CTC stock jumped 5 percent to $10.54 in New York yesterday, the biggest advance since Feb. 1, data compiled by Bloomberg show. The company was the biggest gainer on the Bloomberg Russia-US 14 Index of Russian companies traded in New York, which was little changed at 113.54.
CTC, which has no outstanding debt, may sell Eurobonds, including ruble-denominated notes, or negotiate syndicated loans to finance acquisitions within or outside of Russia, Podolsky said. The company has no interest in assets in other former Soviet states except for Ukraine and Belarus, he said.
The suggestion of asset purchases sets a different tone for CTC, said Svetlana Sukhanova, an analyst at UBS AG in Moscow.
“It’s different from the vision of the previous leadership of the company, which was interested in only a license for broadcasting in Ukraine,” Sukhanova said by phone yesterday. “When we hear about a $500 million to $600 million potential purchase, it signals a big asset and not just a license.”
UBS rates CTC Media a “buy” with a 12-month price target of $16 a share, according to client note released yesterday.
Ad Sales ‘Relief’
Podolsky became interim CEO after the company lost Kudryashov to mobile-phone provider VimpelCom Ltd. in December. CTC is interested in new media and Internet assets as that is where growth in advertising is the greatest, he said. Internet ad spending climbed the most of all advertising in Russia last year, expanding 56 percent, according to the Association of Communication Agencies of Russia.
“It’s a relief that they have sold 80 percent of their 2012 advertising inventories, because there had been some concerns that their ad contracts were delayed,” Iouli Matevossov a senior analyst at Alfa Bank in Moscow said by phone. He rates the stock “overweight” with a target price at $17 per share.

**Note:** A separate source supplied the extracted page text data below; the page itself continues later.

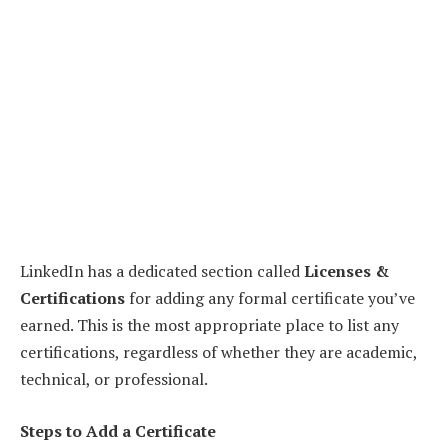
LinkedIn has a dedicated section called
Licenses &
Certifications
for adding any formal certificate you’ve
earned. This is the most appropriate place to list any
certifications, regardless of whether they are academic,
technical, or professional.
Steps to Add a Certificate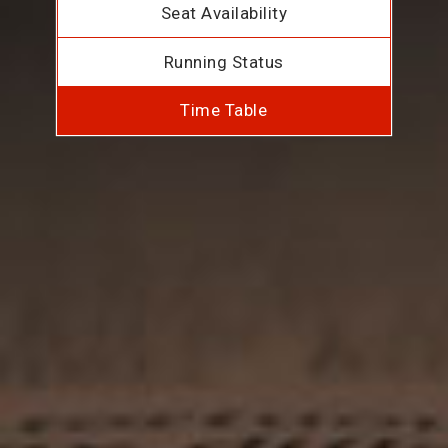
Seat Availability
Running Status
Time Table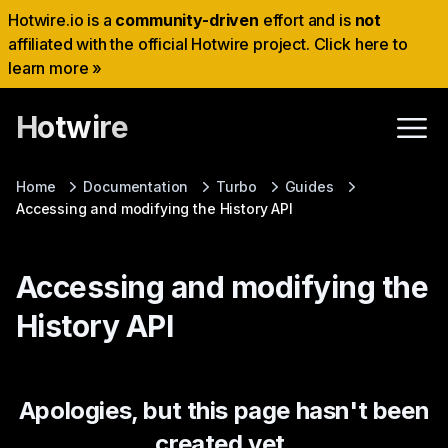
Hotwire.io is a
community-driven
effort and is
not
affiliated with the official Hotwire project. Click here to
learn more »
Hotwire
Home
Documentation
Turbo
Guides
Accessing and modifying the History API
Accessing and modifying the
History API
Apologies, but this page hasn't been
created yet.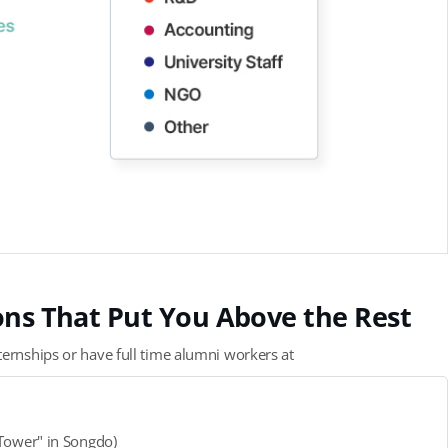
ions That Put You Above the Rest
ternships or have full time alumni workers at
-Tower" in Songdo)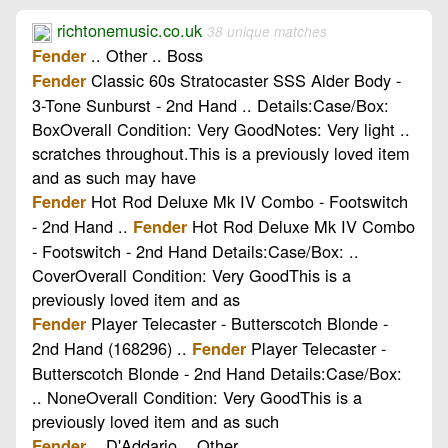
richtonemusic.co.uk
38 unique matches
.. Other .. Boss
Fender
Classic 60s Stratocaster SSS Alder Body -
Fender
3-Tone Sunburst - 2nd Hand .. Details:Case/Box:
BoxOverall Condition: Very GoodNotes: Very light ..
scratches throughout.This is a previously loved item
and as such may have
Hot Rod Deluxe Mk IV Combo - Footswitch
Fender
- 2nd Hand ..
Hot Rod Deluxe Mk IV Combo
Fender
- Footswitch - 2nd Hand Details:Case/Box: ..
CoverOverall Condition: Very GoodThis is a
previously loved item and as
Player Telecaster - Butterscotch Blonde -
Fender
2nd Hand (168296) ..
Player Telecaster -
Fender
Butterscotch Blonde - 2nd Hand Details:Case/Box:
.. NoneOverall Condition: Very GoodThis is a
previously loved item and as such
.. D'Addario .. Other
Fender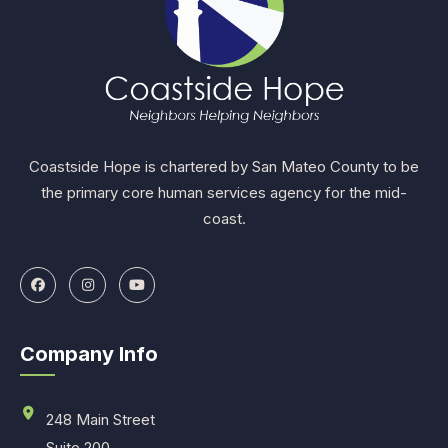
Coastside Hope is chartered by San Mateo County to be
the primary core human services agency for the mid-
coast.
Company Info
248 Main Street
Suite 200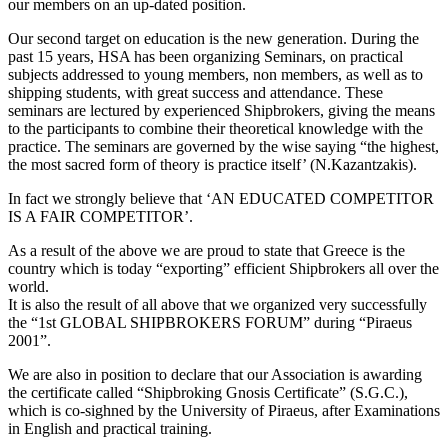
our members on an up-dated position.
Our second target on education is the new generation. During the
past 15 years, HSA has been organizing Seminars, on practical
subjects addressed to young members, non members, as well as to
shipping students, with great success and attendance. These
seminars are lectured by experienced Shipbrokers, giving the means
to the participants to combine their theoretical knowledge with the
practice. The seminars are governed by the wise saying “the highest,
the most sacred form of theory is practice itself’ (N.Kazantzakis).
In fact we strongly believe that ‘AN EDUCATED COMPETITOR
IS A FAIR COMPETITOR’.
As a result of the above we are proud to state that Greece is the
country which is today “exporting” efficient Shipbrokers all over the
world.
It is also the result of all above that we organized very successfully
the “1st GLOBAL SHIPBROKERS FORUM” during “Piraeus
2001”.
We are also in position to declare that our Association is awarding
the certificate called “Shipbroking Gnosis Certificate” (S.G.C.),
which is co-sighned by the University of Piraeus, after Examinations
in English and practical training.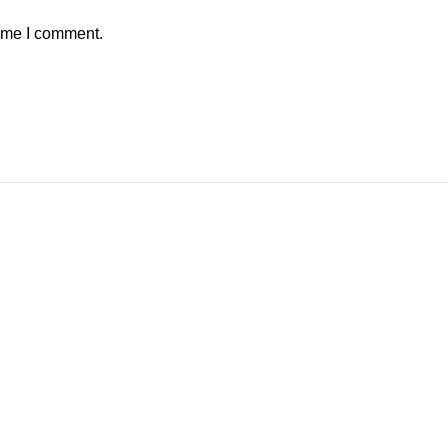
time I comment.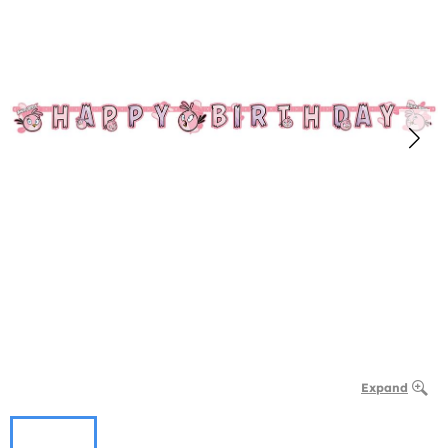
Expand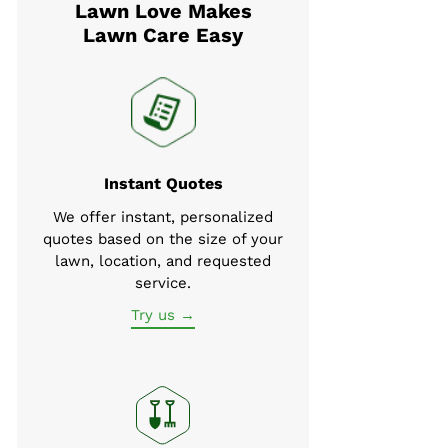
Lawn Love Makes
Lawn Care Easy
Instant Quotes
We offer instant, personalized
quotes based on the size of your
lawn, location, and requested
service.
Try us →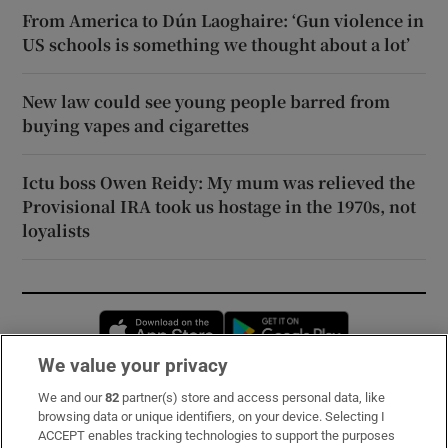
From America to Dún Laoghaire: ‘Gun violence in
US schools is something we thought about a lot’
New law could see young people barred from
buying vapes and cigarettes
Ictu boss Owen Reidy: My mum was relieved the
Provisional IRA took us hostage in the 1970s, not
loyalists
Opens in new window
Opens in new 
We value your privacy
We and our
82
partner(s) store and access personal data, like
Subscribe
browsing data or unique identifiers, on your device. Selecting I
ACCEPT enables tracking technologies to support the purposes
Support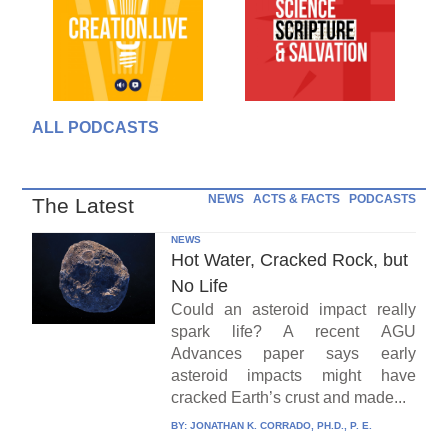
ALL PODCASTS
NEWS
ACTS & FACTS
PODCASTS
The Latest
NEWS
Hot Water, Cracked Rock, but
No Life
Could an asteroid impact really
spark life? A recent AGU
Advances paper says early
asteroid impacts might have
cracked Earth’s crust and made...
BY:
JONATHAN K. CORRADO, PH.D., P. E.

CTC’s average daily share of television viewers of four years and older rose to 7.7 percent in the week to Feb. 19, from 7.3 percent the week earlier, according to data released by TNS-Global on Feb. 27. Renaissance Capital reiterated its “buy” recommendation on the stock yesterday.
Russia ETF Drops
The Market Vectors Russia ETF, a U.S.-traded fund that holds Russian shares, fell 0.3 percent to $33.21 yesterday. The fund has gained 25 percent this year, compared with a 7.5 percent advance in the same period a year ago. The RTS Volatility Index, which measures expected swings in the index futures, declined 0.7 percent to 32.35 yesterday.
Oil futures rose today after falling for a second day yesterday. Crude oil for April delivery gained 0.3 percent to $106.88 a barrel. The contracts slipped 1.9 percent to $106.55 a barrel yesterday on the New York Mercantile Exchange. Brent oil for April settlement dropped 2.1 percent to $121.55 a barrel on the ICE Futures Europe exchange. Urals crude, Russia’s chief export blend, dropped 1.8 percent to $120.39.

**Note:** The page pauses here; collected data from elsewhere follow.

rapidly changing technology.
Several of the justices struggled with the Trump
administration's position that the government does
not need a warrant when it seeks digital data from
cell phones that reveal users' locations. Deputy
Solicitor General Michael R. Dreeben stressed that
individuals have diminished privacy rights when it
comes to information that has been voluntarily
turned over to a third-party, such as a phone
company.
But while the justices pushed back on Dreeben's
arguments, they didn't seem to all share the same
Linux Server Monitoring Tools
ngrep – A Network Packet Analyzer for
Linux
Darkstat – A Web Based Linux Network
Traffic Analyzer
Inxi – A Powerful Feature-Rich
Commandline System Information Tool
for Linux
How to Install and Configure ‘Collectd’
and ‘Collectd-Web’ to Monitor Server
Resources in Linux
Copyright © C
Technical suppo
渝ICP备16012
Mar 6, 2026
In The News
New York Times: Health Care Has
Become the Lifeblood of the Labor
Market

American depositary receipts of OAO Lukoil, Russia’s biggest independent crude producer, fell 0.5 percent to $63.52 in New York yesterday, boosting the premium over its shares traded on Moscow’s Micex to 0.5 percent, the most since Feb. 16. Lukoil fell 1.8 percent to 1,833.40 rubles, or $63.29, on the Micex yesterday.
United Co. Rusal, the world’s largest aluminum producer, rose 2.7 percent to HK$6.84 in Hong Kong trading as of 11:32 a.m. local time. The MSCI Asia Pacific Index climbed 1.1 percent today after data showed factory output in Japan and South Korea gained. The MSCI gauge has risen 20 percent from its low on Oct. 5, meeting the definition of a bull market.
The 30-stock Micex slipped 1.2 percent to 1,574.10 in Moscow yesterday, the biggest drop since Feb. 22 and reducing its gain this month to 4 percent. The RTS slid 1.2 percent to 1,708.16.
The Micex has strengthened 12 percent in 2012 and trades at 6.2 times analysts’ earnings estimates for member companies. That compares with a 16 percent advance for Brazil’s Bovespa Index, which trades at 11 times estimated earnings, according to data compiled by Bloomberg. The Shanghai Composite Index trades at 10 times estimated earnings, and the BSE India Sensitive Index has a ratio of 16.